### Data to examine
>>>
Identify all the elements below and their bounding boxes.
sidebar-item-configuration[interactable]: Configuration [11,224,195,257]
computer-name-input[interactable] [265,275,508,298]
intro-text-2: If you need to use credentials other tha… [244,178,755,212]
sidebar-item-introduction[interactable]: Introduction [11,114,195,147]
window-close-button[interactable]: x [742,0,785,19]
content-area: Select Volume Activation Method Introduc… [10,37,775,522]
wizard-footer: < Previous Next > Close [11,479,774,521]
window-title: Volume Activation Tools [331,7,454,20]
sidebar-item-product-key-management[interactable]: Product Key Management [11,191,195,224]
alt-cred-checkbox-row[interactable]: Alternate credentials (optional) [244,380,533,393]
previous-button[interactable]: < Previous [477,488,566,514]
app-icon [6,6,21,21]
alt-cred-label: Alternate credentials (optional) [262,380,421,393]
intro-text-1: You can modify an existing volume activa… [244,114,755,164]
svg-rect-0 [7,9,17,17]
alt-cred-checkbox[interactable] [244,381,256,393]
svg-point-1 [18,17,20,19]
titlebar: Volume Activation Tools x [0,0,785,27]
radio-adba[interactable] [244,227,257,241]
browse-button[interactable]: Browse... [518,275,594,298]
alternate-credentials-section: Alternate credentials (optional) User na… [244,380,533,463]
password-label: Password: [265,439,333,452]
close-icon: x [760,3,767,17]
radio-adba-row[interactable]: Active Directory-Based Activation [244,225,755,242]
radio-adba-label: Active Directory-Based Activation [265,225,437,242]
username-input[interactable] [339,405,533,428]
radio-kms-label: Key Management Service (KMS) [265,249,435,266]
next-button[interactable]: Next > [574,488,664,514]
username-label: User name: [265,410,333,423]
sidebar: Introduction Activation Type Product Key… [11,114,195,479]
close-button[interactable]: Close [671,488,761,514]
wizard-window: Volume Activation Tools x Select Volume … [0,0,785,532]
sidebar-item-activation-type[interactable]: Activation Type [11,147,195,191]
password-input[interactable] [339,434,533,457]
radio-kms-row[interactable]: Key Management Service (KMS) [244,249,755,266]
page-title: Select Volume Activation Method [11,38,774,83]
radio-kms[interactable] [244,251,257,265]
<<<
### Exercise goal
Output every line of the data again, exactly.

### Solution below
Identify all the elements below and their bounding boxes.
sidebar-item-configuration[interactable]: Configuration [11,224,195,257]
computer-name-input[interactable] [265,275,508,298]
intro-text-2: If you need to use credentials other tha… [244,178,755,212]
sidebar-item-introduction[interactable]: Introduction [11,114,195,147]
window-close-button[interactable]: x [742,0,785,19]
content-area: Select Volume Activation Method Introduc… [10,37,775,522]
wizard-footer: < Previous Next > Close [11,479,774,521]
window-title: Volume Activation Tools [331,7,454,20]
sidebar-item-product-key-management[interactable]: Product Key Management [11,191,195,224]
alt-cred-checkbox-row[interactable]: Alternate credentials (optional) [244,380,533,393]
previous-button[interactable]: < Previous [477,488,566,514]
app-icon [6,6,21,21]
alt-cred-label: Alternate credentials (optional) [262,380,421,393]
intro-text-1: You can modify an existing volume activa… [244,114,755,164]
svg-rect-0 [7,9,17,17]
alt-cred-checkbox[interactable] [244,381,256,393]
svg-point-1 [18,17,20,19]
titlebar: Volume Activation Tools x [0,0,785,27]
radio-adba[interactable] [244,227,257,241]
browse-button[interactable]: Browse... [518,275,594,298]
alternate-credentials-section: Alternate credentials (optional) User na… [244,380,533,463]
password-label: Password: [265,439,333,452]
close-icon: x [760,3,767,17]
radio-adba-row[interactable]: Active Directory-Based Activation [244,225,755,242]
radio-adba-label: Active Directory-Based Activation [265,225,437,242]
username-input[interactable] [339,405,533,428]
radio-kms-label: Key Management Service (KMS) [265,249,435,266]
next-button[interactable]: Next > [574,488,664,514]
username-label: User name: [265,410,333,423]
sidebar: Introduction Activation Type Product Key… [11,114,195,479]
close-button[interactable]: Close [671,488,761,514]
wizard-window: Volume Activation Tools x Select Volume … [0,0,785,532]
sidebar-item-activation-type[interactable]: Activation Type [11,147,195,191]
password-input[interactable] [339,434,533,457]
radio-kms-row[interactable]: Key Management Service (KMS) [244,249,755,266]
page-title: Select Volume Activation Method [11,38,774,83]
radio-kms[interactable] [244,251,257,265]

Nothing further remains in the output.